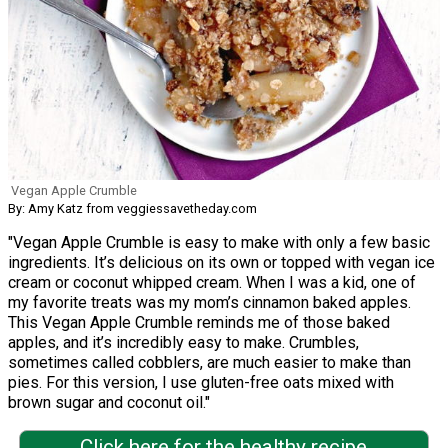
Vegan Apple Crumble
By: Amy Katz from veggiessavetheday.com
"Vegan Apple Crumble is easy to make with only a few basic
ingredients. It’s delicious on its own or topped with vegan ice
cream or coconut whipped cream. When I was a kid, one of
my favorite treats was my mom’s cinnamon baked apples.
This Vegan Apple Crumble reminds me of those baked
apples, and it’s incredibly easy to make. Crumbles,
sometimes called cobblers, are much easier to make than
pies. For this version, I use gluten-free oats mixed with
brown sugar and coconut oil."
Click here for the healthy recipe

-- Instructions for the task --
Each line containing "coconut" belongs in the answer; pick these out of the material and copy them.

-- Result below --
cream or coconut whipped cream. When I was a kid, one of
brown sugar and coconut oil."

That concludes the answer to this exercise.